§ **Required work**:
Everything from the line containing "Les groupes de dons en ligne" through the line containing "Referanslar" should be repeated exactly, and nothing else from the data.

§ **Input data**:
▼

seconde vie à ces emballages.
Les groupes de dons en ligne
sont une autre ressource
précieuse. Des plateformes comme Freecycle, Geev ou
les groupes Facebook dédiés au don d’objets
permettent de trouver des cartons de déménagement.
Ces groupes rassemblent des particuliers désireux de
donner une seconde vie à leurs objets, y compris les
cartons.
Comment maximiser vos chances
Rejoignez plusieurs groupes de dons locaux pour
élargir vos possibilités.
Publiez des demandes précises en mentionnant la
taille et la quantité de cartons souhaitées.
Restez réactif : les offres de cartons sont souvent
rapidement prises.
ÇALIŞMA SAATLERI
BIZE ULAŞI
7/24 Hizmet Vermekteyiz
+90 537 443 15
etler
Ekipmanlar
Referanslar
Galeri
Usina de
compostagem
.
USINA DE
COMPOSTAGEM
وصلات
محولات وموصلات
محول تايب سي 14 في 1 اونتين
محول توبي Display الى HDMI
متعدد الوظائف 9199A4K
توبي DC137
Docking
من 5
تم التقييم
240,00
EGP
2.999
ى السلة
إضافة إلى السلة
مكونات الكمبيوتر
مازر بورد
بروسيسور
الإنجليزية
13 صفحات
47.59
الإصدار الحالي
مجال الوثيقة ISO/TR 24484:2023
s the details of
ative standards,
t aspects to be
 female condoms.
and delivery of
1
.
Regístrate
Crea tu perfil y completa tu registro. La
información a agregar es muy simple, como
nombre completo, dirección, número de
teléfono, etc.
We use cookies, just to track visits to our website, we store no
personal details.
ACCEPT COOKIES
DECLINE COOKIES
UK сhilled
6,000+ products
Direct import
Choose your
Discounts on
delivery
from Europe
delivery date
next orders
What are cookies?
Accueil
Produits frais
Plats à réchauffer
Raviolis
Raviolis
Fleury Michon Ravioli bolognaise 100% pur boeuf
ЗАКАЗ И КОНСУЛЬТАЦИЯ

▲
▼

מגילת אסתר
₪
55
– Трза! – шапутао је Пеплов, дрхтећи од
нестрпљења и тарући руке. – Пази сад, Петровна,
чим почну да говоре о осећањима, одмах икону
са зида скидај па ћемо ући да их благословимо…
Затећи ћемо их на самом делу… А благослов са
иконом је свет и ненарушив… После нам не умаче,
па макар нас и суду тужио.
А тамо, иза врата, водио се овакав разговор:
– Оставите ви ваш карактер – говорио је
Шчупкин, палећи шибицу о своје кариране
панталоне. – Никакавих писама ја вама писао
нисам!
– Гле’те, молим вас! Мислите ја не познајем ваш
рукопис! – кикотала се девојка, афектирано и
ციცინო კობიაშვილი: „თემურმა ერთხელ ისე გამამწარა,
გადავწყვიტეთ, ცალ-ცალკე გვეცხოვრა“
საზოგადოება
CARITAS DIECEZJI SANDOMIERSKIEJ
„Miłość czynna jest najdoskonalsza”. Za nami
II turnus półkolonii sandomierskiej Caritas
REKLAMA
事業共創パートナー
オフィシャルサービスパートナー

▲

§ **Answer to this task**:
Les groupes de dons en ligne
sont une autre ressource
précieuse. Des plateformes comme Freecycle, Geev ou
les groupes Facebook dédiés au don d’objets
permettent de trouver des cartons de déménagement.
Ces groupes rassemblent des particuliers désireux de
donner une seconde vie à leurs objets, y compris les
cartons.
Comment maximiser vos chances
Rejoignez plusieurs groupes de dons locaux pour
élargir vos possibilités.
Publiez des demandes précises en mentionnant la
taille et la quantité de cartons souhaitées.
Restez réactif : les offres de cartons sont souvent
rapidement prises.
ÇALIŞMA SAATLERI
BIZE ULAŞI
7/24 Hizmet Vermekteyiz
+90 537 443 15
etler
Ekipmanlar
Referanslar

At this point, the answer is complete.